▸ **Problem to solve**
Throughout the material, some lines may have the word "chùa". Count them and give the number only.
━━━━
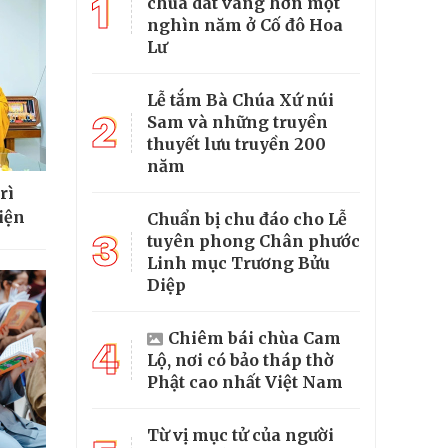
1
chùa dát vàng hơn một
nghìn năm ở Cố đô Hoa
Lư
Lễ tắm Bà Chúa Xứ núi
2
Sam và những truyền
thuyết lưu truyền 200
năm
rì
viện
Chuẩn bị chu đáo cho Lễ
3
tuyên phong Chân phước
Linh mục Trương Bửu
Diệp
Chiêm bái chùa Cam
4
Lộ, nơi có bảo tháp thờ
Phật cao nhất Việt Nam
Từ vị mục tử của người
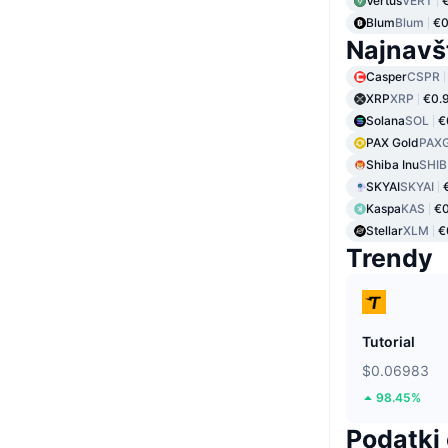
Vertus
VERT
Blum
Blum
€0
Najnavš
Casper
CSPR
XRP
XRP
€0.
Solana
SOL
€
PAX Gold
PAX
Shiba Inu
SHIB
SKYAI
SKYAI
Kaspa
KAS
€0
Stellar
XLM
€
Trendy
Tutorial
$0.06983
98.45%
Podatki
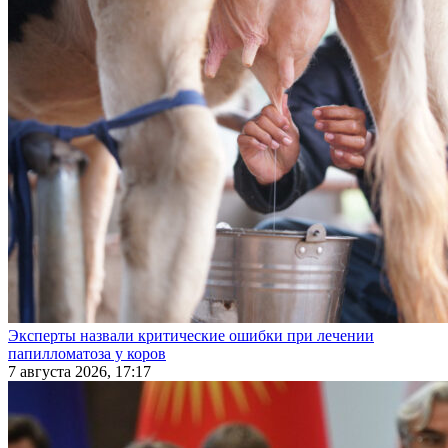
Эксперты назвали критические ошибки при лечении
папилломатоза у коров
7 августа 2026, 17:17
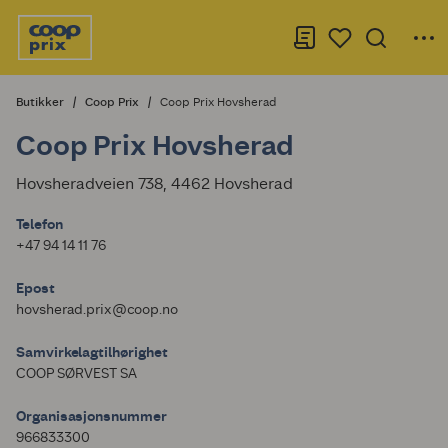
Butikker
Coop Prix
Coop Prix Hovsherad
Coop Prix Hovsherad
Hovsheradveien 738, 4462 Hovsherad
Telefon
+47 94 14 11 76
Epost
hovsherad.prix@coop.no
Samvirkelagtilhørighet
COOP SØRVEST SA
Organisasjonsnummer
966833300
━━━━
▸ **Exercise output**
2